Pressé par l'Observatoire de l'éthique publique et la justice, le président de la République a dévoilé sa fiche de paie où l'on découvre la valeur locative de son appartement de fonction à l'Elysée en "avantage en nature logement". Mais celle-ci est loin des standards du quartier, même si le président de l'Observatoire salue la démarche du Président, que ses prédécesseurs n'avaient pas pris la peine d'entamer. Débat dans les GG sur RMC.

Le président de la République Emmanuel Macron ferait une bonne affaire immobilière. Dans son bulletin de salaire, le chef de l'Etat a déclaré une valeur locative de 2.153,58 euros pour son appartement de fonction à l'Elysée, un 100m2 dans le très cher 8e arrondissement de Paris.

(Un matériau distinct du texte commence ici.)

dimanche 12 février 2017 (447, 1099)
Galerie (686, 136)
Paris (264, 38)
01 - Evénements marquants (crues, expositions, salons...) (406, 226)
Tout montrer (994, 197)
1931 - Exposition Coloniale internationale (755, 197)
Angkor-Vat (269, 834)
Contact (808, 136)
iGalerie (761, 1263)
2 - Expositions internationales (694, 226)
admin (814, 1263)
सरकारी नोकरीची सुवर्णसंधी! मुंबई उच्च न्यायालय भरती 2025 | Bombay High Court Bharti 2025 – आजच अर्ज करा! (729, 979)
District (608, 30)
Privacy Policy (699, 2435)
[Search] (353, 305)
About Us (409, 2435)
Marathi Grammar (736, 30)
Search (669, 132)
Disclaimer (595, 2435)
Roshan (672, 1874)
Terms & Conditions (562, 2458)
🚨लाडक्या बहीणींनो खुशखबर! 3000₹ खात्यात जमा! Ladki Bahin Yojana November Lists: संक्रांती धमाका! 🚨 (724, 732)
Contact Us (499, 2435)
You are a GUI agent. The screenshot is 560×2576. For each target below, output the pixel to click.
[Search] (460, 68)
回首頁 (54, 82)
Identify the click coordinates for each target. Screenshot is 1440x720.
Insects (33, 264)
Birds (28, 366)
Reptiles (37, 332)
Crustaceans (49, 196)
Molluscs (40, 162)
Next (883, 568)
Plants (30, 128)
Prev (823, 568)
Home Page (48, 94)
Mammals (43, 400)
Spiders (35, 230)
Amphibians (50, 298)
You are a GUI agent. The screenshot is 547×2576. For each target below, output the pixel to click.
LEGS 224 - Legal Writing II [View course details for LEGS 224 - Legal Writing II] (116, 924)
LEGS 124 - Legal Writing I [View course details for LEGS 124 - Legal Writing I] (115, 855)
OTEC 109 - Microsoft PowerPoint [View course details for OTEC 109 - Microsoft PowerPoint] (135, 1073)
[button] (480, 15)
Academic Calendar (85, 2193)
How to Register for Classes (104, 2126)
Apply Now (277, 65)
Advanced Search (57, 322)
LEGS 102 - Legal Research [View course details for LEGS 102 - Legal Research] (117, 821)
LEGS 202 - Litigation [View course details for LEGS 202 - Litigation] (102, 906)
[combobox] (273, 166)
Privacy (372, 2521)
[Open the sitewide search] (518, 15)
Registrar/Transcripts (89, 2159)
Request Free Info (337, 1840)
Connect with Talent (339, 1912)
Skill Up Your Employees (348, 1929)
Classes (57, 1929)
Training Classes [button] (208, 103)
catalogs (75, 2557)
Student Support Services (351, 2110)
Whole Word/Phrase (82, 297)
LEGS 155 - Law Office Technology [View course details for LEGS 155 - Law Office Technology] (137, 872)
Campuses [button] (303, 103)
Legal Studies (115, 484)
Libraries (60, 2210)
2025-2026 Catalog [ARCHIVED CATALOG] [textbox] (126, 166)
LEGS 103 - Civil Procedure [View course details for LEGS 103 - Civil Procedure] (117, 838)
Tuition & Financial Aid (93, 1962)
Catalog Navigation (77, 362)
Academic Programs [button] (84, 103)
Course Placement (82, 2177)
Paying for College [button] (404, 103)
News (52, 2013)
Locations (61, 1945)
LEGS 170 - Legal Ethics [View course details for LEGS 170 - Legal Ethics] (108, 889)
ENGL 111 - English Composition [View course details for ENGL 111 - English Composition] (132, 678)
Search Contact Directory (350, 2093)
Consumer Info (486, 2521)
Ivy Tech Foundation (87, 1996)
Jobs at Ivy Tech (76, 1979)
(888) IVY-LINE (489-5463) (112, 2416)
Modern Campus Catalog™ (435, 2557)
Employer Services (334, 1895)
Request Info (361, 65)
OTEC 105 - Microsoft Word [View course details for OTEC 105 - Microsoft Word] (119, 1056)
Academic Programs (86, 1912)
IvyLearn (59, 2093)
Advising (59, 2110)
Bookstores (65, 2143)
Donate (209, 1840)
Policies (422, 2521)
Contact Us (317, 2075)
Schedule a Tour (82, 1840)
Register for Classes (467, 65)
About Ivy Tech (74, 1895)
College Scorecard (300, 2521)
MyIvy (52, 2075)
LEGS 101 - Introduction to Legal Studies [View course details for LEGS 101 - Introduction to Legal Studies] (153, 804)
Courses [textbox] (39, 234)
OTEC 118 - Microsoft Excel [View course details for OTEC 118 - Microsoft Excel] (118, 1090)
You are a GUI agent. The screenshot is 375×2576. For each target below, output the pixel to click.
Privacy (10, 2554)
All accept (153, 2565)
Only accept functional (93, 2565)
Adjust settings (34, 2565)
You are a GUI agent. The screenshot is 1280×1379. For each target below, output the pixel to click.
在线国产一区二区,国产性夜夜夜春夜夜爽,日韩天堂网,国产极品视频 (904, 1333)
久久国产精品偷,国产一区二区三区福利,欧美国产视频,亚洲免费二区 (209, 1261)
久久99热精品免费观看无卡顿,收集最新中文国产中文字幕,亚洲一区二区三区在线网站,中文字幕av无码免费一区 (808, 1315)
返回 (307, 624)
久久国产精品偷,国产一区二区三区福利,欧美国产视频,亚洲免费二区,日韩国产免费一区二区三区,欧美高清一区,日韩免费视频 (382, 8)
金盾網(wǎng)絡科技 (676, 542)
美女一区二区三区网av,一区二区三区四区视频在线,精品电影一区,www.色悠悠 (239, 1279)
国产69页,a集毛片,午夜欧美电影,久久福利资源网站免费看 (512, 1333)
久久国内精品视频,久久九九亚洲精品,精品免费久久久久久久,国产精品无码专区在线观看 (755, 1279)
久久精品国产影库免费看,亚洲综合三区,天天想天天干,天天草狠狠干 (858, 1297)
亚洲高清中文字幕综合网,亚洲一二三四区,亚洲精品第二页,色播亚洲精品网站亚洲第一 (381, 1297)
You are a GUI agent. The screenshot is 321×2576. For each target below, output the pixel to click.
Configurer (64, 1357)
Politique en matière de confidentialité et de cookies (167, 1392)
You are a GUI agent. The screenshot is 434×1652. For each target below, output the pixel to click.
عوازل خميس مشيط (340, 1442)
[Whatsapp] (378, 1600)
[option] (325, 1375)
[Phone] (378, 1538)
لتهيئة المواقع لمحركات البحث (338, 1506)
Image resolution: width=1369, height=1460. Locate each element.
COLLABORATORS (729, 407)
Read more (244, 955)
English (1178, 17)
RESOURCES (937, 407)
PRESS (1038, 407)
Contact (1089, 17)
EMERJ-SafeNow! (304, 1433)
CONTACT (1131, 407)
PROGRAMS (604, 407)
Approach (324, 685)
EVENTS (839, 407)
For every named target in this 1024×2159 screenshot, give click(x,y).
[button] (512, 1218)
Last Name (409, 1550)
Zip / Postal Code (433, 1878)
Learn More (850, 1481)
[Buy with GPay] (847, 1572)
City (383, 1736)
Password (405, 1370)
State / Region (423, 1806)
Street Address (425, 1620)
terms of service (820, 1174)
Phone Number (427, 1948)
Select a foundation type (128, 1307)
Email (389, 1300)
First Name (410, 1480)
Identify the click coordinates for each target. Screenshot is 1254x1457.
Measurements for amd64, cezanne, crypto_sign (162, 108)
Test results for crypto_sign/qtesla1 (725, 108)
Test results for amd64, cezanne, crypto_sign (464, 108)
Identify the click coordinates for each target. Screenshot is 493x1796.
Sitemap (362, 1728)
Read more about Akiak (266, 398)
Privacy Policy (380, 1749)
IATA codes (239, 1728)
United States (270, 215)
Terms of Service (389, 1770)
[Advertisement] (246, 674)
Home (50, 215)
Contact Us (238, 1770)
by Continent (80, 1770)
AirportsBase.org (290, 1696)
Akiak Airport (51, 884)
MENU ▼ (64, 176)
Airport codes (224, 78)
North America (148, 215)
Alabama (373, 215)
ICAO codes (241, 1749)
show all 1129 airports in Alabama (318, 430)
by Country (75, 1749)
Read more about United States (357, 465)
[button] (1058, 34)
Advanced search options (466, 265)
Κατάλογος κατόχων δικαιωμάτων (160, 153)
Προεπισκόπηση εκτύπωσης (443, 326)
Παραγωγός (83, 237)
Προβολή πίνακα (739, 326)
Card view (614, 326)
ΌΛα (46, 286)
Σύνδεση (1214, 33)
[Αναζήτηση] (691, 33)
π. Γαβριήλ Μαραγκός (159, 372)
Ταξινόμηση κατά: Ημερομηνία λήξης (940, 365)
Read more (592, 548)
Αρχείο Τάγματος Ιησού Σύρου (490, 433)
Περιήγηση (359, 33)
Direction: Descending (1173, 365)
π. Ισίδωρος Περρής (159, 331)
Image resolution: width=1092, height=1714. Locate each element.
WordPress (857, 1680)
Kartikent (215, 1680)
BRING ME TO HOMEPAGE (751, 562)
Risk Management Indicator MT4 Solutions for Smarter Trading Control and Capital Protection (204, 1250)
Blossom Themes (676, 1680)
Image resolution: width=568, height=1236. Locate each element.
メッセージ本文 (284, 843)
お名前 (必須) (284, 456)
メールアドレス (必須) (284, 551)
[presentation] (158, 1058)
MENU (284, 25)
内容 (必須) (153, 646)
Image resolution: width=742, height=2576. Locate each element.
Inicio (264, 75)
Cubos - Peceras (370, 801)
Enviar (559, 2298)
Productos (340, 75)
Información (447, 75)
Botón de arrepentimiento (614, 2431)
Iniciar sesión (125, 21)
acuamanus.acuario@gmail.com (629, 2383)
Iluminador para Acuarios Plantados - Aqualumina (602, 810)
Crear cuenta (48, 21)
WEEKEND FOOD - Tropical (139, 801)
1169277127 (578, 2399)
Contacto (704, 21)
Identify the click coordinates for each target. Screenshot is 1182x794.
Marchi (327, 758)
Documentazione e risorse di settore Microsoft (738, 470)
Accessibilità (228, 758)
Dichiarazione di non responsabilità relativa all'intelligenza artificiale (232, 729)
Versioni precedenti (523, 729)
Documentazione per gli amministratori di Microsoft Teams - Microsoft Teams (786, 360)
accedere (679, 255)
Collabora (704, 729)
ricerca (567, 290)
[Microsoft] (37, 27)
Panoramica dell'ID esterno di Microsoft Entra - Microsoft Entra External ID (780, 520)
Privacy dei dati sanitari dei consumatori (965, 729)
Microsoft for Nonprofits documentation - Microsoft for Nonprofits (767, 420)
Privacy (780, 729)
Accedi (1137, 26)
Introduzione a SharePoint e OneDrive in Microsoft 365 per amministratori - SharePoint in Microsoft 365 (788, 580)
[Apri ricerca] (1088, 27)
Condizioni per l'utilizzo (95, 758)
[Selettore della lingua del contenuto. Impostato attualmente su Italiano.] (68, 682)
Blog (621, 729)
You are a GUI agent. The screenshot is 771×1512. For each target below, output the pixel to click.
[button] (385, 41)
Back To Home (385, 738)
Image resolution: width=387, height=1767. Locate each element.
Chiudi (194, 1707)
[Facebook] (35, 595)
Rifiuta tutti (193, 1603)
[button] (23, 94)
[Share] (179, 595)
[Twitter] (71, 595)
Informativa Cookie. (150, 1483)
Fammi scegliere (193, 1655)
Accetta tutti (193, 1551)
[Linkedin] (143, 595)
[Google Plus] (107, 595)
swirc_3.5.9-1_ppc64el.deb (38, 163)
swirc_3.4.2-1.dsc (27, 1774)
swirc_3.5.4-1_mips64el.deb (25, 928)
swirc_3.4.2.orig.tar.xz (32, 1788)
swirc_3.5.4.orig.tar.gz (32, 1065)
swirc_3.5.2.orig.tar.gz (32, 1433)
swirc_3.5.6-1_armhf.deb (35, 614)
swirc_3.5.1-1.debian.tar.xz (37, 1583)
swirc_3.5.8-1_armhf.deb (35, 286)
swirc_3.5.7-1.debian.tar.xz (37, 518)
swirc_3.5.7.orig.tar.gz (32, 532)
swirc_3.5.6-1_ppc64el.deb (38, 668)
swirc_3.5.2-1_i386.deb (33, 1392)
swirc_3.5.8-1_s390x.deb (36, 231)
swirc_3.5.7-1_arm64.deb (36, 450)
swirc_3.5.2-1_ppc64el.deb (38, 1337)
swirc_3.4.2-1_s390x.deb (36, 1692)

C'est sous la pression de l'Observatoire de l'éthique publique et après une décision du Tribunal administratif en septembre dernier, qu'Emmanuel Macron a été poussé à révéler son bulletin de salaire. Et sur celui-ci, une ligne indique "avantage en nature logement", comme le révèle L'Opinion. Une mention qui signifie que le président de la République ne paie pas son logement mais que cet avantage est bien soumis à l'impôt.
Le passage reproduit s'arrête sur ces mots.